Come si è svolto il vostro studio sull'efficacia dei vaccini sulle varianti?

“Quando si parla di uno studio sui vaccini si può fare in due modi: in maniera estesa su tantissimi soggetti vaccinati analizzando un solo parametro, come ad esempio la produzione di anticorpi, oppure su un numero più piccolo di soggetti sempre vaccinati, analizzando però molto più approfonditamente tutta la cinetica in produzione (ovvero la velocità di reazione ndr) della risposta immunitaria. Noi abbiamo fatto il secondo sui primi 150 vaccinati del nostro ospedale tra cui c'ero anche io. Abbiamo studiato la risposta immunologica al tempo 0, ovvero prima della vaccinazione, a tre settimane dopo la prima dose, e a tre settimane dopo la seconda dose. In ciascuno di questi periodi abbiamo analizzato: gli anticorpi totali generati, gli anticorpi neutralizzanti generati e la risposta T generata. Per specificare e comprendere meglio, la risposta T è il secondo elemento che regge la risposta immunitaria, praticamente una doppia via che la natura ci ha fornito per il controllo delle infezioni in generale. Nel nostro organismo infatti non c'è solo la produzione di anticorpi prodotti dai B linfociti ( che sono cellule del sistema immunitario che hanno il compito di produrre anticorpi), ma anche dei T linfociti che sono cellule che uccidono le cellule infette. Da questo studio sono venute fuori cose molto interessanti: i soggetti che hanno già avuto il Covid, dopo la prima dose di vaccino avevano raggiunto i livelli massimi di anticorpi e parliamo anche di soggetti che hanno preso il virus in maniera asintomatica. Chi invece non ha avuto il Covid ha avuto bisogno delle due dosi per raggiungere i livelli massimi. Un’altra cosa che abbiamo notato è che la risposta neutralizzante, cioè quella componente di anticorpi che impedisce l'ingresso del virus nella cellula che si genera dopo la vaccinazione, è in grado di neutralizzare la variante cinese, italiana, inglese e brasiliana in eguale misura. C’è solo una lieve riduzione di efficacia per quanto riguarda la mutazione Sudafricana, anche se per essere corretti le risposte dei T linfociti è uguale alle altre. Questo ci dice sostanzialmente che vaccinandoci siamo protetti anche da queste varianti”.
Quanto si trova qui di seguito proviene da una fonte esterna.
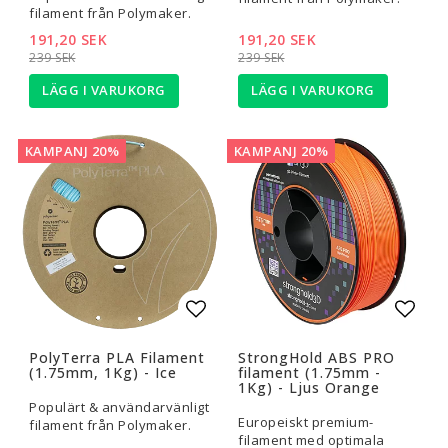
filament från Polymaker.
191,20 SEK
191,20 SEK
239 SEK
239 SEK
LÄGG I VARUKORG
LÄGG I VARUKORG
KAMPANJ 20%
KAMPANJ 20%
Lägg till i favoritlistan
Lägg t
PolyTerra PLA Filament
StrongHold ABS PRO
(1.75mm, 1Kg) - Ice
filament (1.75mm -
1Kg) - Ljus Orange
Populärt & användarvänligt
Europeiskt premium-
filament från Polymaker.
filament med optimala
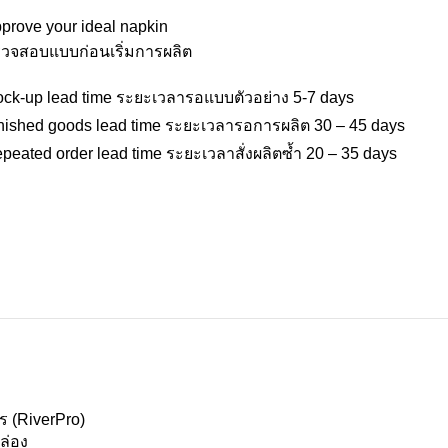
prove your ideal napkin
วจสอบแบบก่อนเริ่มการผลิต
ck-up lead time ระยะเวลารอแบบตัวอย่าง 5-7 days
nished goods lead time ระยะเวลารอการผลิต 30 – 45 days
peated order lead time ระยะเวลาสั่งผลิตซ้ำ 20 – 35 days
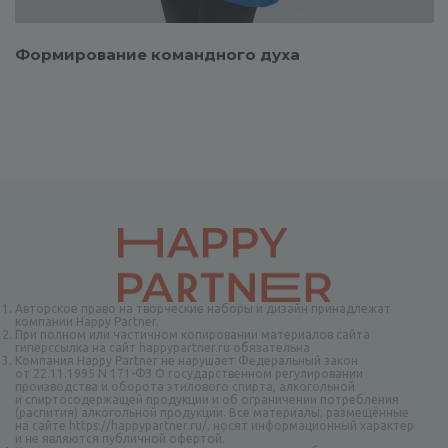
Формирование командного духа
Авторское право на творческие наборы и дизайн принадлежат
компании Happy Partner.
При полном или частичном копировании материалов сайта
гиперссылка на сайт happypartner.ru обязательна
Компания Happy Partner не нарушает Федеральный закон
от 22.11.1995 N 171-ФЗ О государственном регулировании
производства и оборота этилового спирта, алкогольной
и спиртосодержащей продукции и об ограничении потребления
(распития) алкогольной продукции. Все материалы, размещённые
на сайте https://happypartner.ru/, носят информационный характер
и не являются публичной офертой.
Su quale vaccino avete fatto questo studio?

“Sul primo uscito, anche se io non ho dubbi circa gli altri, perché alla fine lo stimolo che generano Pfizer, Moderna e AstraZeneca è lo stesso. In tutti infatti c’è la proteina S che sviluppa lo stesso tipo di risposta immunitaria. Ora stiamo iniziando un altro studio sui pazienti fragili”.

Secondo quanto riporta il vostro studio si può quindi ipotizzare che nei pazienti che hanno avuto il Covid, si può fare una sola dose di vaccino?

“Abbiamo fatto lo studio all'inizio delle vaccinazioni, abbiamo quindi seguito la scheda della prima fase della vaccinazione, che prevedeva due dosi. Però il dato che è venuto fuori è indubbio che sarà molto utile a modulare ciò che arriverà dopo”.

Un ultimo chiarimento, chi è vaccinato può contagiarsi o contagiare?

“In rari casi chi è stato vaccinato, parliamo dell’arco di tempo tra la prima e la seconda dose, può risultare positivo al virus. Di questi rari casi andranno fatti studi molto approfonditi. Per quanto riguarda il fatto di poter contagiare, lo stiamo studiando ora”.